“Yes, and…” by Becca Wyant Offers Sage Advice for Navigating the Creative World


Photography Courtesy of Becca Wyant

Becca Wyant—a photographer, graphic designer, writer, and brand consultant—gives us a peek inside her creative process. Read the below excerpt from her Medium piece, “Yes, and…”

It can be hard to navigate the creative world. I am constantly getting lost in it, and more often than not, I find myself asking for directions. To always know where to take the next step is merely impossible. And I don’t think anyone truly has the map that holds the right paths, or even the correct landmarks.

Figuring out how our creative minds roam, what we want to do, what we’re actually good at, what work brings us joy, how to make money doing so, and how to do it in a professional setting? That can be challenging, to say the least. A lot of those pieces can feel immensely different from one another.

How I went from a little girl with dreams of being a star on the big stage–to becoming a creative director and photographer–is a bizarre journey with quite the Frankenstein road map.

I went from singer, to actress, playwright, videographer, graphic designer, photographer, to creative director. I bounced between side projects, personal projects, questionable experiments, brainstorming, conferences, and then finally, necessary and scary career-driven moves.
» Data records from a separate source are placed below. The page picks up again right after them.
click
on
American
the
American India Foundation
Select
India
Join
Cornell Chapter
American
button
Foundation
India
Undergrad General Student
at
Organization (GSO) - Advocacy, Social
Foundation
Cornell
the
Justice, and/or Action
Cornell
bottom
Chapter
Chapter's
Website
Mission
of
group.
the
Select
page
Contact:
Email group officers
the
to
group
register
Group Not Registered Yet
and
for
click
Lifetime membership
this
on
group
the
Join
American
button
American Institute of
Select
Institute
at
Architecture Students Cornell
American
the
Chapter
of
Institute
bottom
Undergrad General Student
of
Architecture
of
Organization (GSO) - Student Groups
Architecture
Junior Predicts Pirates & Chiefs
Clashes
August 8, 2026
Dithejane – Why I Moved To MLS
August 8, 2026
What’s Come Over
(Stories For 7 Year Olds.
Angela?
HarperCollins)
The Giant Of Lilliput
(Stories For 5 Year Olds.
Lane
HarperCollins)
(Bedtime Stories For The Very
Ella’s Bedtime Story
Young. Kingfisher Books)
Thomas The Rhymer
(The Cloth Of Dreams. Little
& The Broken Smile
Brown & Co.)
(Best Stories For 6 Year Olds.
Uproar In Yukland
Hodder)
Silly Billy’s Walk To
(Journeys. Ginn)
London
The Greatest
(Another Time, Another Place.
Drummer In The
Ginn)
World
I made a lot of mistakes. Made a fool of myself plenty of times.

And it took me awhile to realize my value, my voice, what I believed in, best practices to organize and share my work, and the right way to fuel my creative process.
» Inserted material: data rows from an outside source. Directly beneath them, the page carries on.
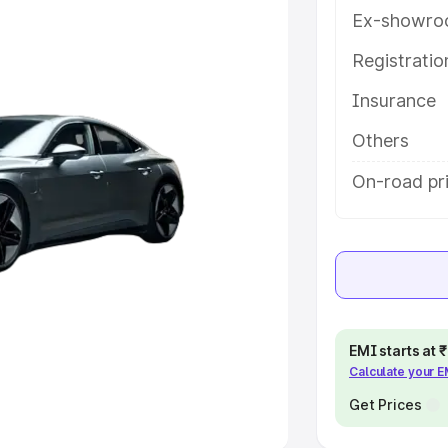
Ex-showro
e
Registrati
khs
|
Cars Under 6 Lakhs
|
Cars
Insurance
Cars Under 10 Lakhs
|
Cars Under
Others
pacity
On-road pr
s
|
Best 7 Seater Cars
|
Best 8
ck Cars in India
|
Best SUV Cars
EMI starts at
Calculate your 
 Luxury Cars in India
Get Prices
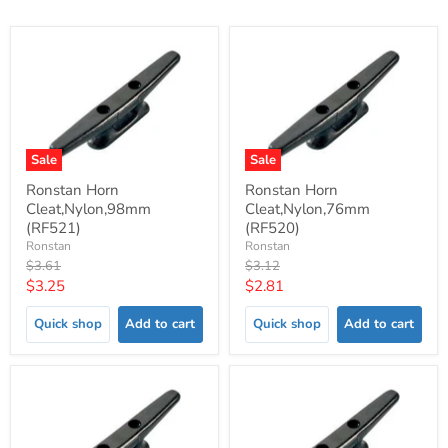
Sale
Sale
Ronstan Horn
Ronstan Horn
Cleat,Nylon,98mm
Cleat,Nylon,76mm
(RF521)
(RF520)
Ronstan
Ronstan
Original
Original
$3.61
$3.12
price
price
Current
Current
$3.25
$2.81
price
price
Quick shop
Add to cart
Quick shop
Add to cart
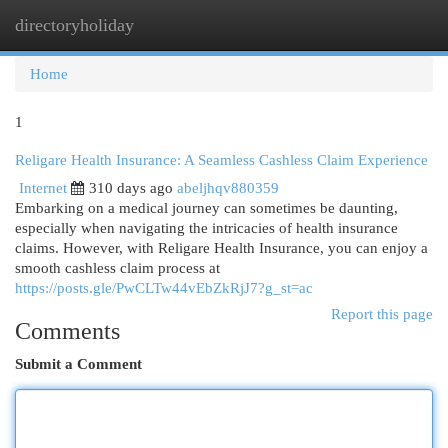
directoryholiday
Togg
navi
Home
1
Religare Health Insurance: A Seamless Cashless Claim Experience
Internet
310 days ago
abeljhqv880359
Embarking on a medical journey can sometimes be daunting,
especially when navigating the intricacies of health insurance
claims. However, with Religare Health Insurance, you can enjoy a
smooth cashless claim process at
https://posts.gle/PwCLTw44vEbZkRjJ7?g_st=ac
Report this page
Comments
Submit a Comment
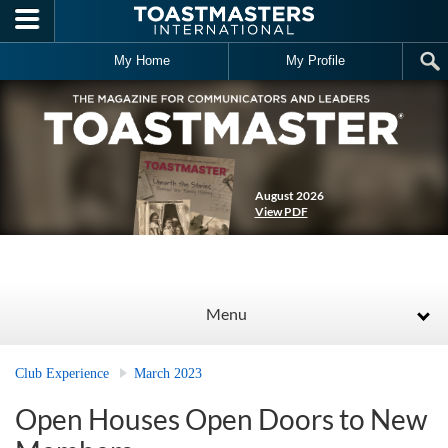
Skip to main content
My Home
My Profile
August 2026
View PDF
Menu
Club Experience
March 2023
Open Houses Open Doors to New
There are endless actions you take that can help you get to where you ultimately want to go. I want to share three areas of focus that I have found to be extremely helpful in my personal and professional creative development, as well as in improving team innovation and communication.

First (and possibly an on-going) thing to do to help decipher what’s right for you and how best to grow: a lot of saying yes.

But specifically, it’s being thoughtful in your yeses, and realizing that you’re saying more than just agreeing to something. You’re not becoming a “yes man,” but rather saying “yes, and…”

Much like in improv theater, ‘yes, and…’ means to accept an idea or direction, and then breathe more life into the story. It’s saying yes, and asking yourself how you can make it epic. Yes, and this might be a risky move, but I’m going to try. Yes, and I might screw up. Yes, and I will learn.